It's still early but wireless will take over the world... just like the corded phone didn't have a chance.

Wireless has its place for sure, but wireless has a basic drawback that it's spectrum limited and interference prone.

Meanwhile I've been surprised, again and again by relatively inexpensive (vs fiber) faster and faster CAT coppers.
post #32 of 38
Quote:
Originally Posted by gregzoll View Post

Suntan, please show us the information from the industry, that this is a proper process for networking? Have you ever seen it done your way in commercial applications? What you are doing, is how we used to do Token Ring topology. It does not work with current methods, is why everyone uses Star Topology. Why, because it works.

What are you talking about? This is nothing like the old token ring.

You have one main switch (preferably where your media server is connected to, you run cables from that switch to nodes in your house where it makes sense. You then break it out to the end devices.

I have a switch in the basement serving my basement theater plus two additional switches (the router on the main floor and a switch up in the main bedroom.) The media server PC is also connected to this basement switch.

The switch in the router is used to connect devices and laptops (when I want to go wired to transfer large quanities of data) in the livingroom while the switch in the bedroom runs a couple of media players as well as offering the ability to plug a laptop in up there.

Never had a problem.

The OP said he's thinking he'll have 10 or so devices. How many of those do you actually think will be running full bore at the same time?

Let's be generous and say 6 at a time. No Rokus or anything, just 6 streamers that only do Blu Ray rips. Let's say that in this averaged sized, 3400 sq' house he has 6 TVs and all 6 are expected to playback a different BR rip at the same time.

Furthermore, let's say that all 6 of these different BRs are encoded at the absolute max bitrate of 50Mbps, constant bitrate. Its not going to happen, most BRs have an average bitrate of half this or less, but let's say it anyway.

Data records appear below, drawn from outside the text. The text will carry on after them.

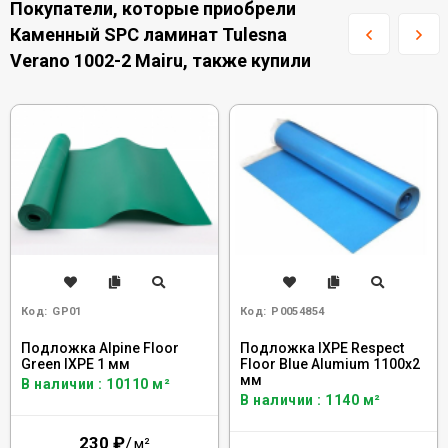
Покупатели, которые приобрели
Каменный SPC ламинат Tulesna
Verano 1002-2 Mairu, также купили
Код:
GP01
Код:
Р0054854
Подложка Alpine Floor
Подложка IXPE Respect
Green IXPE 1 мм
Floor Blue Alumium 1100х2
мм
В наличии : 10110 м²
В наличии : 1140 м²
230
₽
/
м²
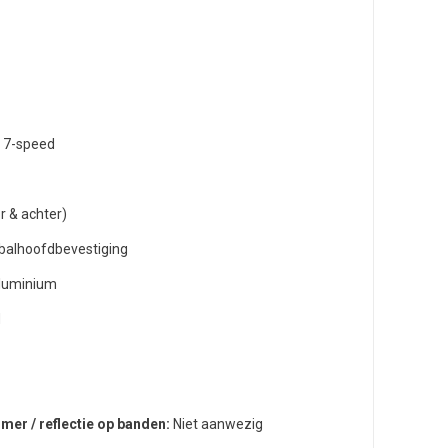
 7-speed
or & achter)
 balhoofdbevestiging
luminium
d
mer / reflectie op banden:
Niet aanwezig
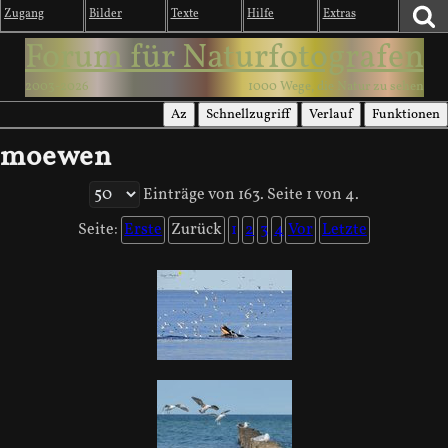
Zugang
Bilder
Texte
Hilfe
Extras
Forum für Naturfotografen
2003-2026
1000 Wege, die Natur zu sehen
Az
Schnellzugriff
Verlauf
Funktionen
moewen
Einträge von 163. Seite 1 von 4.
Seite:
Erste
Zurück
1
2
3
4
Vor
Letzte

Now with all that going on, let's say he still wants to transfer some backup data or something to a laptop. All 6, *full bore* BR rips run about 37.5MBps, leaving a transfer rate of at least 20MBps to transfer his backup files.

Personally, on my network, it is quite normal to see 60MBps transfer between computers on different switches, even with HD media playing to some network streamers. So that is where I'm getting my numbers. And I use the cheapest switches Newegg had available at the time.

-Suntan
post #33 of 38
Suntan are you going to listen to what we are stating, continue in your own direction? By your proposal, you are suggesting that everyone go back and rewire their networks in the same topology as to how Thinnet/Token ring was wired.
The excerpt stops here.